Ethics of Qualitative Research

Abstract

Qualitative research ethics are more complex than biomedical research ethics. Qualitative research’s starting point is not found in implied informed consent and ethical assurances that limit a researcher/subject relationship to the few moments beyond completing a survey. Quite the opposite: when subjects agree to participate in a qualitative research project, either by signing a consent form or by consenting orally, they establish a convoluted set of ethical assurances that are not fleeting. By signing a consent form to take part in a qualitative research project, the subject accepts a set of ethical assurances offered by the researcher that are enduring; these assurances are diverse and technique-specific, each with their own variant of ethical issues. Two of the most common techniques qualitative researchers use are one-to-one unstructured interviews and focus groups.

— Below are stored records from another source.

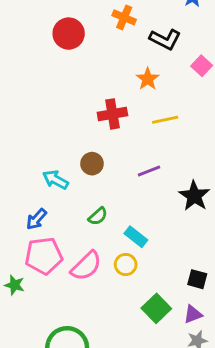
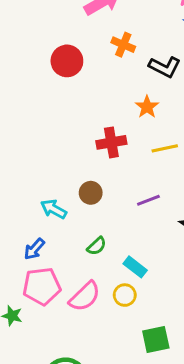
green square: (156, 308) -> (156, 340), turned 32

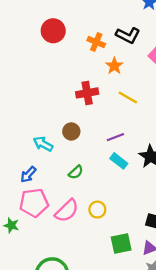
orange cross: (123, 45) -> (96, 42), moved
yellow line: (165, 148) -> (128, 98), turned 42
cyan rectangle: (135, 267) -> (119, 161), moved

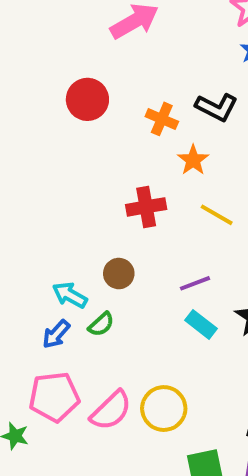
green semicircle: (76, 172) -> (101, 324), moved
blue arrow: (28, 174) -> (56, 334), moved
yellow circle: (97, 210) -> (164, 409), size x1.5

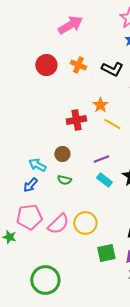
orange cross: (162, 119) -> (78, 65), moved
orange star: (193, 160) -> (100, 105), moved
green semicircle: (101, 324) -> (64, 180), moved, turned 56

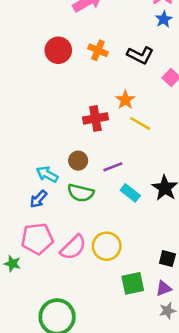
purple line: (101, 159) -> (113, 167), moved
green semicircle: (64, 180) -> (81, 193), size x1.5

Both techniques ask open-ended questions and often collect data via audio recording, yet their ethical practice is dissimilar. Whereas one-on-one interviews can offer strong ethical assurances since the interviewee has opportunities to withdraw remarks during the interview, focus group participants’ opinions are made in public and cannot be unsaid. Qualitative research’s unique emergent research design and diversity of practice (e.g., photovoice, autoethnography, narrative) are so individualised they prove problematic for how institutional review boards appraise them, evaluating only the procedural ethical considerations of a project, not its emergent ethics in practice. The immersive nature of their research requires emotional, political and personal responsiveness often expressed by the exhortation to “reflexivity.”